The holds are pressurised, so I wouldn't bother deflating them.
Even if you were to put the bike into space, it's only like an extra 15 psi in the tyres.
I'd forget the mini pump and get a Morph of some sort, though.
They can inflate tyres to a decent pressure, rather than a limp-home pressure.


----------



## TheDoctor (16 Jan 2011)

Here we go - this from Ryanair. Easyjet site is silent on the topic of tyres.

*Special advice for the carriage of bicycles*<br style="font-family: Verdana, lucida, Verdana, helvetica, sans-serif; ">The pedals must be removed (or fixed inwards) and the handlebars must be fixed sideways. *The bike MUST be contained in a protective box or bag*. It is not necessary from a safety perspective to deflate typical tyres found on bikes and wheelchairs for carriage in the hold. However, to eliminate the small risk of them being damaged by bursting, you may wish to deflate the tyres.


----------



## mark (16 Jan 2011)

The pressure differential between sea level and a pressurized aircraft hold is not enough to make a difference; as TheDoctor says, even putting the bike tire into a vacuum isn't going to create a big enough pressure differential to blow the tire, unless something is already wrong with the tire or rim. Nonetheless, I've had a couple of British Airways baggage people (Heathrow and Gatwick) get very nasty about insisting that the tires had to be completely deflated, even though the BA website says that this is optional. BA employees elsewhere (Denver, Catania) have been much more reasonable. I suspect that the BA employees who made me deflate the tires just wanted to make themselves feel important.


----------



## frank9755 (16 Jan 2011)

I always follow CTC's advice on this which is leave them inflated and if asked if I have deflated them, to lie. 

There is an urban myth amongst baggage handlers and check-in staff that there is some sort of risk from bike tyres. Occasionally one will insist on them being deflated, in which case you have to comply to get on the plane (given it is a religious thing rather than a rational fear, there is no point arguing - or asking questions like 'will you be deflating the aircraft's tyres too?) or they will deflate them for you. That has happened to me so you do need to have a capable pump just in case.


----------



## dodgy (16 Jan 2011)

Ask the baggage handlers if they'll be deflating the tyres on the aircraft, which aren't in a pressurised container


----------



## hubbike (16 Jan 2011)

If you have to deflate them don't worry.

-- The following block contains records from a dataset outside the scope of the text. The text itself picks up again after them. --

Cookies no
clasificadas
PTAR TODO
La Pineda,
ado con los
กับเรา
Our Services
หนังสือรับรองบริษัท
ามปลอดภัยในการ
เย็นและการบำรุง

Paris has bike shops, believe it or not, and they will let you use their track pumps for free. you'll be up to pressure again in no time.


----------



## andym (16 Jan 2011)

I think it's worth taking a proper pump. after all if you have a puncture in the middle of nowhere you would need to pump the tyres up. if you're not confident about your mini-pump then get something better - speaking from painful experience, there's nothing like a rubbish pump to ruin a holiday.

(That said, you can get little adapters that will convert a presta to a schrader valve and allow you to use compressed air 'pumps' on garage forecourts - use with care though).


----------



## Davidc (16 Jan 2011)

andym said:


> (That said, you can get little adapters that will convert a presta to a schrader valve and allow you to use compressed air 'pumps' on garage forecourts - use with care though).

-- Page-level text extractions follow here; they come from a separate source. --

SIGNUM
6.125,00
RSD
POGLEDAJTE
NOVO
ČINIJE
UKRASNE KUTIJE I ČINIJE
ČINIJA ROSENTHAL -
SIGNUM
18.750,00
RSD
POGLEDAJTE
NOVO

Most forecourt pumps can't get to a high enough pressure, about 50 psi max, certainly not 120 to 130 psi. They're only good for a get you home half inflated job. You'll get more pressure from a Halfords cheapest version of mini pump.


----------



## bikepacker (16 Jan 2011)

dodgy said:


> Ask the baggage handlers if they'll be deflating the tyres on the aircraft, which aren't in a pressurised container




When have you ever got to find out who is going to load the bike? In my experience, which is considerable, baggage handlers take great pleasure in letting down tyres. I have had a bike bag opened and tyres let down by some handler of low intelligence.

What I do is attach a sign to the bike or bag in English and the language of the country I am visiting, stating that the tyre pressures have been reduced in accordance with airline recommendations. This has proved to be the best solution for me as only once since I started with this have tyres been let down.


----------



## iAmiAdam (16 Jan 2011)

I don't see the problem with mini pumps anymore, I managed to get mine to about 115 psi today.


----------



## Bodhbh (16 Jan 2011)

frank9755 said:


> I always follow CTC's advice on this which is leave them inflated and if asked if I have deflated them, to lie.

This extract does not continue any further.